» EXERCISE
Please state the number of lines in the material below that contain "tics", with no other words.

= Beginning of Section =

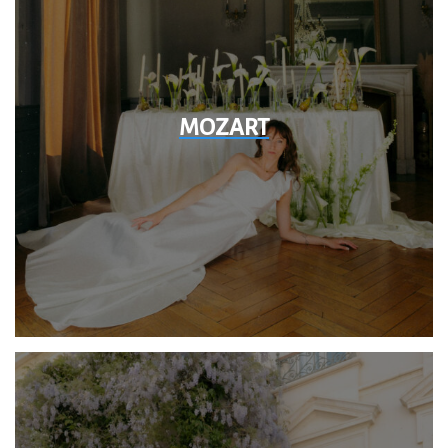
MOZART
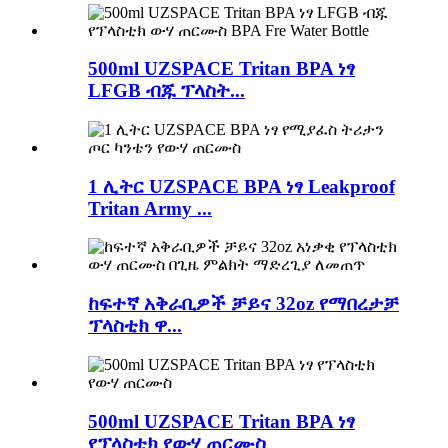
500ml UZSPACE Tritan BPA ነፃ
LFGB ብጁ ፕላስት...
1 ሊትር UZSPACE BPA ነፃ Leakproof
Tritan Army ...
ከፍተኛ አቅራቢዎች ቻይና 32oz የማበረታቻ
ፕላስቲክ ዋ...
500ml UZSPACE Tritan BPA ነፃ
የፕላስቲክ የውሃ ጠርሙስ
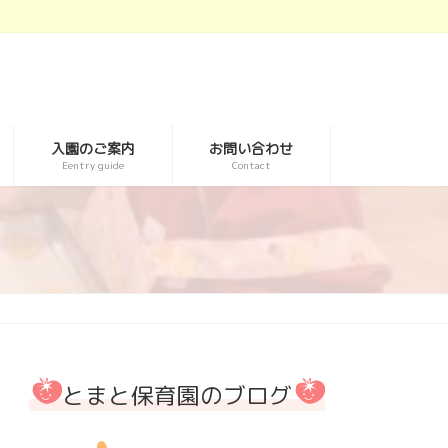
入園のご案内
お問い合わせ
Eentry guide
Contact
とまと保育園のブログ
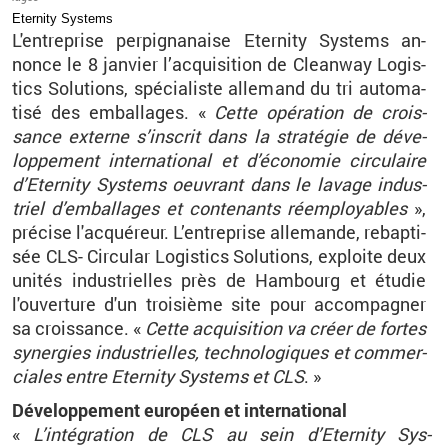
Eter­nity Sys­tems
L'en­tre­prise per­pi­gna­naise Eter­nity Sys­tems an­
nonce le 8 jan­vier l’ac­qui­si­tion de Clean­way Lo­gis­
tics So­lu­tions, spé­cia­liste al­le­mand du tri au­to­ma­
tisé des em­bal­lages. «
Cette opé­ra­tion de crois­
sance ex­terne s’ins­crit dans la stra­té­gie de dé­ve­
lop­pe­ment in­ter­na­tio­nal et d’éco­no­mie cir­cu­laire
d’Eter­nity Sys­tems oeu­vrant dans le la­vage in­dus­
triel d’em­bal­lages et conte­nants ré­em­ployables
»,
pré­cise l'ac­qué­reur. L’en­tre­prise al­le­mande, re­bap­ti­
sée CLS- Cir­cu­lar Lo­gis­tics So­lu­tions, ex­ploite deux
uni­tés in­dus­trielles près de Ham­bourg et étu­die
l'ou­ver­ture d'un troi­sième site pour ac­com­pa­gner
sa crois­sance. «
Cette ac­qui­si­tion va créer de fortes
sy­ner­gies in­dus­trielles, tech­no­lo­giques et com­mer­
ciales entre Eter­nity Sys­tems et CLS
.
»
Dé­ve­lop­pe­ment eu­ro­péen et in­ter­na­tio­nal
«
L’in­té­gra­tion de
CLS
au sein
d’Eter­nity
Sys­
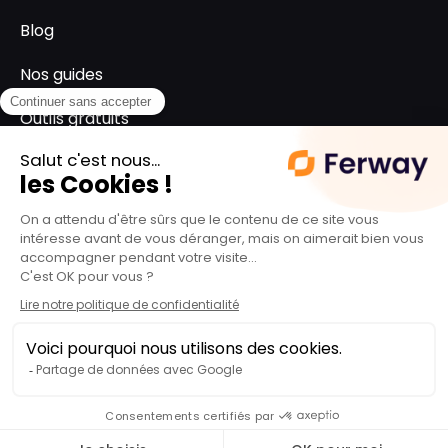
Blog
Nos guides
Outils gratuits
SUPPORT
L'équipe ferway
Le groupe Spartes
Politique de confidentialité
© BIG PICTURE 2025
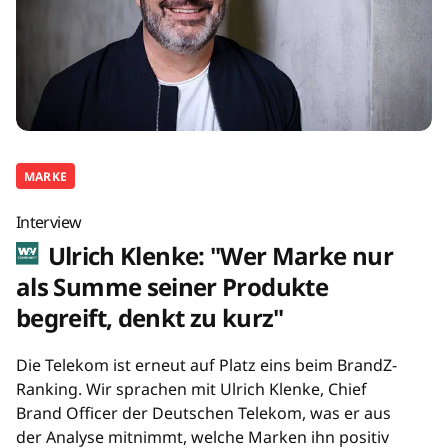
MARKE
Interview
Ulrich Klenke: "Wer Marke nur
als Summe seiner Produkte
begreift, denkt zu kurz"
Die Telekom ist erneut auf Platz eins beim BrandZ-
Ranking. Wir sprachen mit Ulrich Klenke, Chief
Brand Officer der Deutschen Telekom, was er aus
der Analyse mitnimmt, welche Marken ihn positiv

= End of Section =

» ANSWER FOR THIS EXERCISE
2